Catalan Police Chief Josep Lluis Trapero says that one arrested suspect was Moroccan and the other was from the Spanish area Melilla, CNN reports. Trapero also revealed that Wednesday night’s house explosion in the city of Alcanar, about 120 miles away from Barcelona, is somehow tied to the primary attack.  

An eyewitness reported that the van was driving around 50 mph through the pedestrian plaza, making it clear that the driver’s aim was to harm passerby. 17-year-old Pablo Morante told NBC News that he was on a bus when he noticed a van on the street “doing movements to hit as many people as possible.” “We were all scared,” he said. “So many people were running in every direction, and there were a lot of police cars and police with guns. People got off the bus and started running.”

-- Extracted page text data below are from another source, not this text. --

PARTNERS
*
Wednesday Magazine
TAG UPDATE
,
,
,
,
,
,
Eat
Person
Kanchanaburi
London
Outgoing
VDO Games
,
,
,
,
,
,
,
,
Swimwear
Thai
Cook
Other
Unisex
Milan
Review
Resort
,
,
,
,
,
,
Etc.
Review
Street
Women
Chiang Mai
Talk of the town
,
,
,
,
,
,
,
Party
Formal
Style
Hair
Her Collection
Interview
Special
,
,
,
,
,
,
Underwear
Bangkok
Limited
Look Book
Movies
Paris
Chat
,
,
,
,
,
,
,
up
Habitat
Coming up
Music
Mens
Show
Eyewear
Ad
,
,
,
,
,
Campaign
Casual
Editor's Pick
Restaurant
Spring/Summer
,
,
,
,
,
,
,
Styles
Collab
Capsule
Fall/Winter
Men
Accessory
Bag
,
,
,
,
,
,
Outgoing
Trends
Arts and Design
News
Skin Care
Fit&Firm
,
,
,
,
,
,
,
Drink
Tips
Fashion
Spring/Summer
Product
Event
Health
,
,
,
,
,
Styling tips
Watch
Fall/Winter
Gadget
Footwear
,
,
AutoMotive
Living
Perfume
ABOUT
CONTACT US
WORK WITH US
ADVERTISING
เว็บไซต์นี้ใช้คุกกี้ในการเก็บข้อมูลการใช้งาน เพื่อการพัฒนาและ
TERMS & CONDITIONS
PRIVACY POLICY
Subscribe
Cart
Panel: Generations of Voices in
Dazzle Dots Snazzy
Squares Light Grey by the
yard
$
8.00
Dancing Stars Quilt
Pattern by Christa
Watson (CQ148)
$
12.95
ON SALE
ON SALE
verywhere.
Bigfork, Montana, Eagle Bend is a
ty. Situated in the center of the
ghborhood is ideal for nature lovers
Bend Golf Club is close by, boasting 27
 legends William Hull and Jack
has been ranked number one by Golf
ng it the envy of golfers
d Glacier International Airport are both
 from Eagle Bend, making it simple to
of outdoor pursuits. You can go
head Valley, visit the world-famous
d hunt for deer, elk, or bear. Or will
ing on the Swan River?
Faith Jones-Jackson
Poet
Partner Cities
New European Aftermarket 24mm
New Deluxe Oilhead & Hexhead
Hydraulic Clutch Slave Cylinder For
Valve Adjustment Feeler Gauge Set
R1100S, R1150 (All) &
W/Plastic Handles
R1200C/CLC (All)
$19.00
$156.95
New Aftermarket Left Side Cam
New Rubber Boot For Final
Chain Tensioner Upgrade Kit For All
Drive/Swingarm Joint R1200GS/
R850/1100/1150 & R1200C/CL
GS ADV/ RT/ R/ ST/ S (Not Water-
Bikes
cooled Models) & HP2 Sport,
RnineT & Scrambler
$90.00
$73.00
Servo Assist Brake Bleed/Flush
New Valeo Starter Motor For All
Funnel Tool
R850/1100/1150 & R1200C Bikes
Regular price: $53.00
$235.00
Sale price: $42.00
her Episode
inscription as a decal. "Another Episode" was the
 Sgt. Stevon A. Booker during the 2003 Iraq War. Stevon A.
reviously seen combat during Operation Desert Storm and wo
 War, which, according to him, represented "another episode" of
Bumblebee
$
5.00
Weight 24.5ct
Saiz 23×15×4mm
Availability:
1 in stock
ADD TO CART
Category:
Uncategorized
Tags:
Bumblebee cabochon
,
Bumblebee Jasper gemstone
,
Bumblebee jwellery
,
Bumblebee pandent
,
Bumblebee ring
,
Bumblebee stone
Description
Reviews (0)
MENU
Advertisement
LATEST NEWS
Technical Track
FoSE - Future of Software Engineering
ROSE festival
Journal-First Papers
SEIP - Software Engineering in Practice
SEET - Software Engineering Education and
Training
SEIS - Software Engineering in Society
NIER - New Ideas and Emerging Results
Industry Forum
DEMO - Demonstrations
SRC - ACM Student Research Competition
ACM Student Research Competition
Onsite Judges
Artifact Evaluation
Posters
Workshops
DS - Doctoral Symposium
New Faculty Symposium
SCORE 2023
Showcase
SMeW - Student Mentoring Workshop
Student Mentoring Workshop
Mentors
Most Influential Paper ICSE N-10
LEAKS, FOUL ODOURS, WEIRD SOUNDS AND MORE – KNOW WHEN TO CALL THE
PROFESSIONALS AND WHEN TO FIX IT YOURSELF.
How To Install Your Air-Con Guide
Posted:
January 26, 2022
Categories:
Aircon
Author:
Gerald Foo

Following the area’s initial outbreak of confusion around 5:30 p.m. local time, police officers tried to move people out of the area. Authorities also told those nearby to stay inside until the situation was stabilized. The Times claims that taxis offered free rides to those stranded in the city, and although all Barcelona public transit stopped, transportation was reportedly free in areas where trains and buses were still running.

This incident is the deadliest terror attack in Spain since the Madrid train bombings in March 2004. It’s also difficult to ignore that this is the sixth European attack involving a vehicle in the past 13 months. In a move that is becoming all too familiar, several world leaders took to Twitter to offer their condolences. President Donald Trump was among these leaders, advising people to "be tough and strong" in light of the attack. Former President Barack Obama also offered some well wishes.

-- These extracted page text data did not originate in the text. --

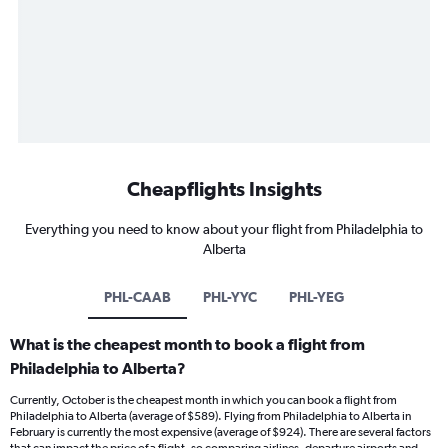
Cheapflights Insights
Everything you need to know about your flight from Philadelphia to
Alberta
PHL-CAAB
PHL-YYC
PHL-YEG
What is the cheapest month to book a flight from
Philadelphia to Alberta?
Currently, October is the cheapest month in which you can book a flight from
Philadelphia to Alberta (average of $589). Flying from Philadelphia to Alberta in
February is currently the most expensive (average of $924). There are several factors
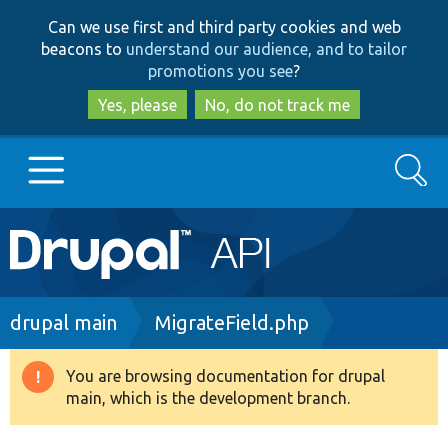
Skip
Skip
Can we use first and third party cookies and web
to
to
beacons to
understand our audience, and to tailor
main
search
promotions you see
?
content
Yes, please
No, do not track me
Search
Main
Go to Drupal.org
navigation
Drupal 7
Breadcrumb
drupal main
MigrateField.php
Drupal 8+
You are browsing documentation for drupal
Warning
main, which is the development branch.
message
Other projects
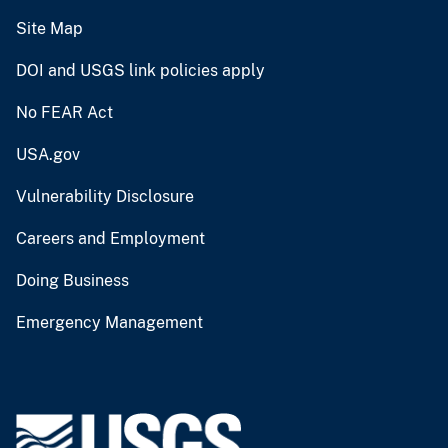
Site Map
DOI and USGS link policies apply
No FEAR Act
USA.gov
Vulnerability Disclosure
Careers and Employment
Doing Business
Emergency Management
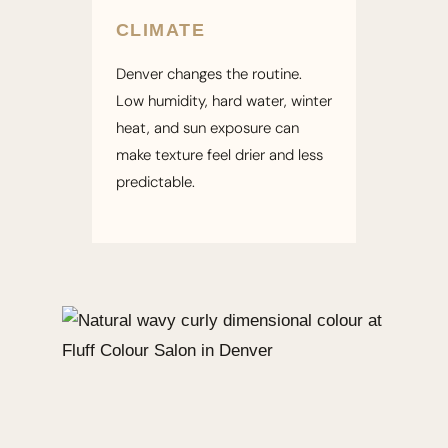
CLIMATE
Denver changes the routine.
Low humidity, hard water, winter
heat, and sun exposure can
make texture feel drier and less
predictable.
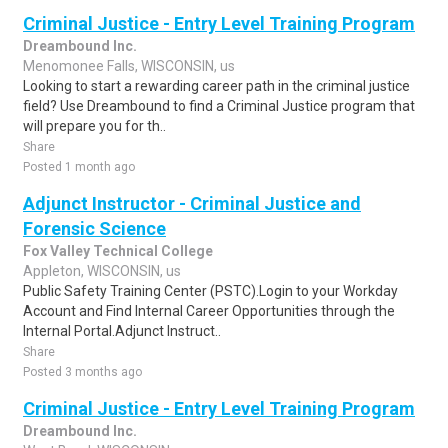
Criminal Justice - Entry Level Training Program
Dreambound Inc.
Menomonee Falls, WISCONSIN, us
Looking to start a rewarding career path in the criminal justice
field? Use Dreambound to find a Criminal Justice program that
will prepare you for th..
Share
Posted 1 month ago
Adjunct Instructor - Criminal Justice and
Forensic Science
Fox Valley Technical College
Appleton, WISCONSIN, us
Public Safety Training Center (PSTC).Login to your Workday
Account and Find Internal Career Opportunities through the
Internal Portal.Adjunct Instruct..
Share
Posted 3 months ago
Criminal Justice - Entry Level Training Program
Dreambound Inc.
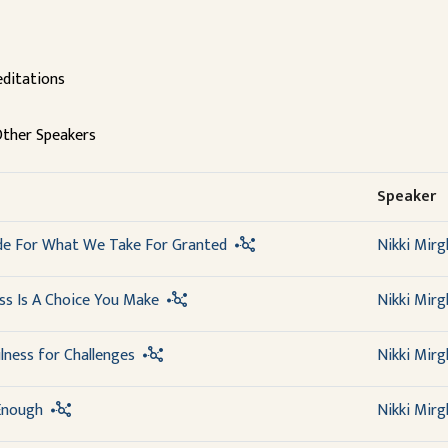
ditations
ther Speakers
Speaker
ude For What We Take For Granted
Nikki Mirg
ss Is A Choice You Make
Nikki Mirg
lness for Challenges
Nikki Mirg
 Enough
Nikki Mirg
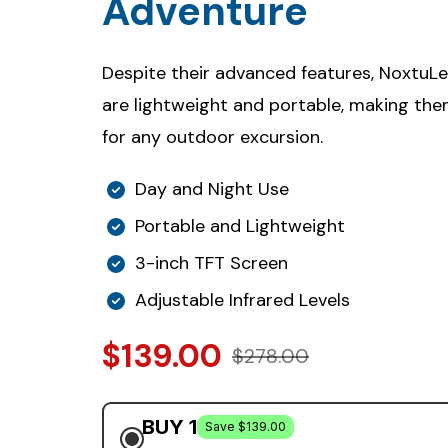
Adventure
Despite their advanced features, NoxtuL
are lightweight and portable, making th
for any outdoor excursion.
Day and Night Use
Portable and Lightweight
3-inch TFT Screen
Adjustable Infrared Levels
$139.00
$278.00
BUY 1
Save $139.00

Sadiq Khan, London's mayor, faced similar terror attacks in his own city earlier this year.

Vice President Mike Pence also addressed the attack at an event.

Spanish Prime Minister Mariano Rajoy Brey said, "I want to also express my solidarity with all of Spain to the city of Barcelona, today hit by jihadi terrorism, like other cities have been in the world." 

According to ABC News, Catalan officials have revealed that the area will observe three days of mourning in honor of Barcelona's victims. Our thoughts are with Spain as the country mourns its losses and continues its investigation of this event.